07. Numerical Solution to MLE
Numerical Solution to MLE
The method that you applied in the previous two examples was very effective at finding a solution quickly - but that is not always the case. In more complicated problems, finding the analytical solution may involve lengthy computations.
Luckily there is an alternative - numerical solutions to maximum likelihood problems can be found in a fraction of the time. We will explore what a numerical solution to the previous example would look like.
Numerical solution
The graph of the error function from the previous example is seen below. In this example, it is very easy to see where the global minimum is located. However, in more complicated examples with multiple dimensions this is not as trivial.
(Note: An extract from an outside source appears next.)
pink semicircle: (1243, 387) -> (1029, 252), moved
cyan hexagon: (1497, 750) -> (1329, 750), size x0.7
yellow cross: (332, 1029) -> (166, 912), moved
This MLE can be solved numerically by applying an optimization algorithm. The goal of an optimization algorithm is to speedily find the optimal solution - in this case, the local minimum. There are several different algorithms that can tackle this problem; in SLAM, the gradient descent, Levenberg-Marquardt, and conjugate gradient algorithms are quite common. The gradient-descent algorithm was introduced in term 1, if you need a refresher - please revisit the gradient descent lesson. A very brief summary is also provided below.
Quick Refresher on Gradient Descent
Recall that the gradient of a function is a vector that points in the direction of the greatest rate of change; or in the case of an extrema, is equal to zero.
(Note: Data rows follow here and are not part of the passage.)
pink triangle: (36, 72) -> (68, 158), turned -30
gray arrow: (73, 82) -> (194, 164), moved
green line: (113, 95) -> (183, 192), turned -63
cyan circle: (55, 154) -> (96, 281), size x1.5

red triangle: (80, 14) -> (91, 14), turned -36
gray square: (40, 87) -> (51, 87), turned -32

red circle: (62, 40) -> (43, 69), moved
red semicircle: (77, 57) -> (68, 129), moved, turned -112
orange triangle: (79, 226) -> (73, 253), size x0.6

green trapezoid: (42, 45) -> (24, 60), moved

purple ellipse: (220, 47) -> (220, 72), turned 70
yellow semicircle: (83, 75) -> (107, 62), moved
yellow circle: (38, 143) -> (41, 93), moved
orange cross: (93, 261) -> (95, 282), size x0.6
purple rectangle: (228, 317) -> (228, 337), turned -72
In gradient descent - you make an initial guess, and then adjust it incrementally in the direction opposite the gradient. Eventually, you should reach a minimum of the function.
This algorithm does have a shortcoming - in complex distributions, the initial guess can change the end result significantly. Depending on the initial guess, the algorithm converges on two different local minima. The algorithm has no way to determine where the global minimum is - it very naively moves down the steepest slope, and when it reaches a local minima, it considers its task complete. One solution to this problem is to use stochastic gradient descent (SGD). If you need a deeper refresh on SGD, please revisit the stochastic gradient descent lesson from term 1.